══ Data to examine

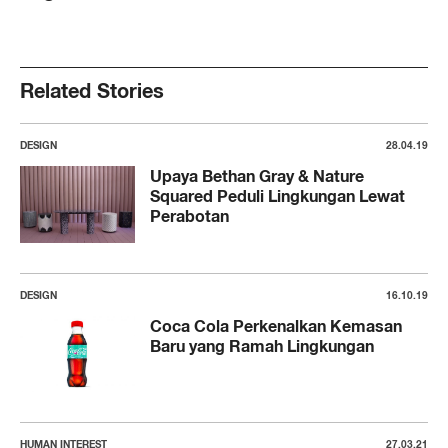
Related Stories
DESIGN
28.04.19
Upaya Bethan Gray & Nature
Squared Peduli Lingkungan Lewat
Perabotan
DESIGN
16.10.19
Coca Cola Perkenalkan Kemasan
Baru yang Ramah Lingkungan
HUMAN INTEREST
27.03.21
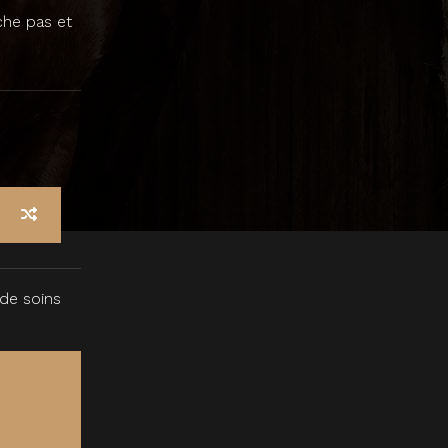
che pas et
 de soins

════

Leave the pictures out. Otherwise, output the listing above exactly.

Related Stories
DESIGN
28.04.19
Upaya Bethan Gray & Nature
Squared Peduli Lingkungan Lewat
Perabotan
DESIGN
16.10.19
Coca Cola Perkenalkan Kemasan
Baru yang Ramah Lingkungan
HUMAN INTEREST
27.03.21
che pas et
 de soins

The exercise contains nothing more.